Preventive care is medical care focused on maintaining health and preventing illness before symptoms develop. According to CMS, it includes screenings, vaccines, checkups, and health counseling. Most qualifying health plans in the United States are required to cover a defined set of preventive services at no cost to the patient.
02Is preventive care covered by insurance?
Yes, for most qualifying health plans. HealthCare.gov confirms that many health plans must cover preventive services, including blood pressure checks, cholesterol tests, cancer screenings, and vaccines, without a copayment, coinsurance, or deductible when delivered by an in-network provider.

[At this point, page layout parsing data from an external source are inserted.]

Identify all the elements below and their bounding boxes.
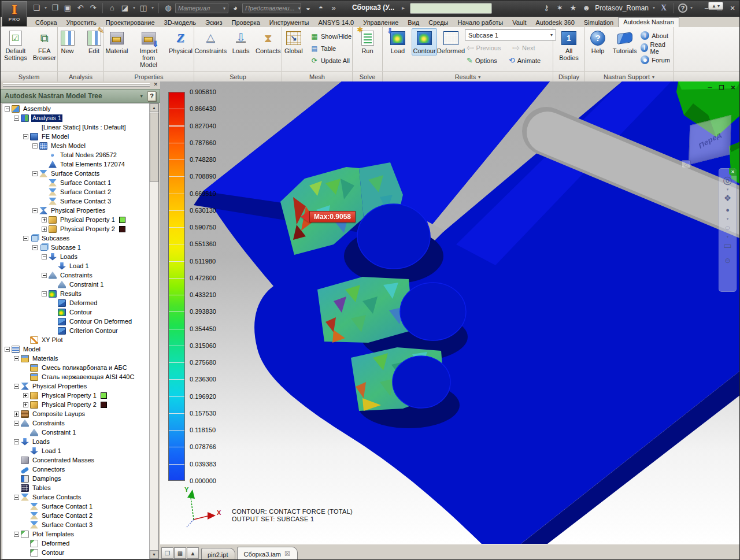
expand-icon[interactable] <box>23 393 28 398</box>
steering-wheel-icon[interactable]: ◎ <box>723 176 732 185</box>
panel-header[interactable]: Autodesk Nastran Model Tree ▾ ? <box>1 89 160 103</box>
contour-button[interactable]: Contour <box>412 28 437 55</box>
tree-item[interactable]: Total Elements 172074 <box>2 160 149 169</box>
tree-item[interactable]: Constraint 1 <box>2 280 149 289</box>
tree-item[interactable]: Criterion Contour <box>2 326 149 335</box>
ribbon-tab[interactable]: Autodesk Nastran <box>618 17 679 27</box>
fea-browser-button[interactable]: ⧉ FEA Browser <box>32 28 57 62</box>
user-icon[interactable]: ☻ <box>580 2 592 14</box>
tree-item[interactable]: Total Nodes 296572 <box>2 150 149 160</box>
application-menu-button[interactable]: I PRO <box>2 1 27 27</box>
sign-in-key-icon[interactable]: ⚷ <box>541 2 552 14</box>
ribbon-tab[interactable]: ANSYS 14.0 <box>313 18 358 27</box>
collapse-icon[interactable] <box>14 116 19 121</box>
scroll-down-icon[interactable]: ▼ <box>150 550 158 559</box>
ribbon-tab[interactable]: Autodesk 360 <box>531 18 579 27</box>
collapse-icon[interactable] <box>32 143 38 149</box>
max-value-flag[interactable]: Max:0.9058 <box>301 211 356 222</box>
tree-item[interactable]: Surface Contacts <box>2 492 149 502</box>
visibility-dropdown-icon[interactable]: ▾ <box>150 2 155 14</box>
new-document-icon[interactable]: ❏ <box>31 2 42 14</box>
ribbon-tab[interactable]: Начало работы <box>453 18 508 27</box>
default-settings-button[interactable]: ☑ Default Settings <box>1 28 31 62</box>
group-label-nastran-support[interactable]: Nastran Support▾ <box>585 72 674 82</box>
tree-item[interactable]: Physical Property 1 <box>2 391 149 400</box>
panel-help-button[interactable]: ? <box>147 91 156 101</box>
document-tab-pin2[interactable]: pin2.ipt <box>201 548 235 560</box>
subcase-select[interactable]: Subcase 1 ▾ <box>465 29 556 40</box>
view-cube[interactable]: Перед ⌂ <box>683 116 736 169</box>
tree-item[interactable]: Surface Contact 1 <box>2 502 149 511</box>
toolbar-overflow-icon[interactable]: » <box>328 2 339 14</box>
save-icon[interactable]: ▣ <box>62 2 73 14</box>
tutorials-button[interactable]: Tutorials <box>612 28 638 55</box>
tree-item[interactable]: XY Plot <box>2 335 149 344</box>
tree-scrollbar[interactable]: ▲ ▼ <box>149 103 158 559</box>
ribbon-tab[interactable]: Упростить <box>62 18 101 27</box>
ribbon-tab[interactable]: 3D-модель <box>160 18 201 27</box>
document-tab-sborka3[interactable]: Сборка3.iam ☒ <box>237 547 297 560</box>
look-at-icon[interactable]: ▭ <box>723 241 731 250</box>
chevron-down-icon[interactable]: ▾ <box>727 187 729 191</box>
ribbon-tab[interactable]: Vault <box>508 18 531 27</box>
appearance-globe-icon[interactable]: ◍ <box>162 2 174 14</box>
panel-grip[interactable]: ✕ <box>1 81 160 89</box>
zoom-icon[interactable]: ● <box>726 205 730 214</box>
document-minimize-button[interactable]: ─ <box>706 84 714 91</box>
view-cube-face[interactable]: Перед <box>689 115 731 165</box>
tree-item[interactable]: Constraints <box>2 418 149 428</box>
favorites-star-icon[interactable]: ★ <box>567 2 579 14</box>
filter-off-icon[interactable]: ◓ <box>315 2 327 14</box>
group-label-results[interactable]: Results▾ <box>383 72 553 82</box>
expand-icon[interactable] <box>23 402 28 407</box>
navbar-close-icon[interactable]: ✕ <box>729 168 737 176</box>
tree-item[interactable]: Composite Layups <box>2 409 149 418</box>
tree-item[interactable]: Contour On Deformed <box>2 317 149 326</box>
read-me-button[interactable]: i Read Me <box>639 42 673 53</box>
orbit-icon[interactable]: ◌ <box>725 223 730 232</box>
color-wheel-icon[interactable]: ◕ <box>230 2 241 14</box>
animate-button[interactable]: ⟲ Animate <box>507 55 542 66</box>
mesh-table-button[interactable]: ▤ Table <box>309 43 353 54</box>
tree-item[interactable]: Physical Properties <box>2 206 149 215</box>
document-close-button[interactable]: ✕ <box>729 84 737 91</box>
tile-windows-icon[interactable]: ▦ <box>174 547 186 559</box>
expand-tabs-icon[interactable]: ▲ <box>187 547 199 559</box>
document-restore-button[interactable]: ❐ <box>717 84 726 91</box>
open-icon[interactable]: ❐ <box>49 2 61 14</box>
tree-item[interactable]: Surface Contact 2 <box>2 511 149 520</box>
ribbon-tab[interactable]: Проверка <box>227 18 265 27</box>
collapse-icon[interactable] <box>14 421 19 426</box>
expand-icon[interactable] <box>42 227 47 232</box>
expand-icon[interactable] <box>42 217 47 222</box>
tree-item[interactable]: Subcase 1 <box>2 243 149 252</box>
collapse-icon[interactable] <box>42 291 47 296</box>
ribbon-tab[interactable]: Сборка <box>31 18 62 27</box>
tree-item[interactable]: [Linear Static] [Units : Default] <box>2 123 149 132</box>
collapse-icon[interactable] <box>14 439 19 444</box>
tree-item[interactable]: FE Model <box>2 132 149 141</box>
tree-item[interactable]: Deformed <box>2 539 149 548</box>
ribbon-tab[interactable]: Среды <box>424 18 453 27</box>
collapse-icon[interactable] <box>32 245 38 250</box>
tree-item[interactable]: Deformed <box>2 298 149 307</box>
model-scene[interactable]: Y X <box>160 81 740 544</box>
tree-item[interactable]: Physical Property 1 <box>2 215 149 224</box>
deformed-button[interactable]: Deformed <box>438 28 464 55</box>
physical-button[interactable]: Z Physical <box>168 28 194 55</box>
material-dropdown[interactable]: Материал ▾ <box>175 3 228 13</box>
tree-item[interactable]: Contour <box>2 307 149 317</box>
ribbon-tab[interactable]: Вид <box>403 18 424 27</box>
representation-dropdown[interactable]: Представлени... ▾ <box>242 3 301 13</box>
tree-item[interactable]: Analysis 1 <box>2 113 149 123</box>
new-dropdown-icon[interactable]: ▾ <box>43 2 48 14</box>
edit-analysis-button[interactable]: Edit <box>82 28 107 55</box>
material-button[interactable]: Material <box>104 28 130 55</box>
contacts-button[interactable]: ⧗ Contacts <box>255 28 282 55</box>
tree-item[interactable]: Materials <box>2 354 149 363</box>
expand-icon[interactable] <box>14 411 19 417</box>
import-from-model-button[interactable]: Import from Model <box>131 28 166 69</box>
update-all-mesh-button[interactable]: ⟳ Update All <box>309 55 353 66</box>
tree-item[interactable]: Plot Templates <box>2 529 149 539</box>
global-mesh-button[interactable]: ↘ Global <box>281 28 306 55</box>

03Why do people skip preventive care?
The most common reasons are perceived cost, the absence of symptoms, time constraints, and not having a regular primary care provider. A PMC study confirmed that screening rates dropped between 2019 and 2021 across multiple conditions, revealing that utilization gaps are widespread and often structural rather than purely individual.
04What is the difference between preventive and reactive care?
Preventive care happens before a problem develops or at its earliest detectable stage. Reactive care addresses a condition after it has produced symptoms or a health crisis. Early detection through preventive screening produces better outcomes and lower treatment costs for conditions including hypertension, diabetes, and several common cancers.
05How often should I get preventive care?
Frequency depends on age, sex, and individual risk factors. Most adults benefit from an annual wellness visit with a primary care provider, who can recommend screenings and vaccines appropriate to the patient's profile. The CDC and US Preventive Services Task Force publish age-based guidelines for specific screenings.

The Bottom Line

Preventive care is not a precaution for people with existing health concerns. It is the most reliable tool available for catching problems early, maintaining health across a lifetime, and avoiding the far higher cost of conditions that go undetected until they require urgent treatment. Most patients with qualifying health plans can access a meaningful set of preventive services at no cost. The barrier is rarely financial. It is usually inertia, and a single appointment is enough to overcome it.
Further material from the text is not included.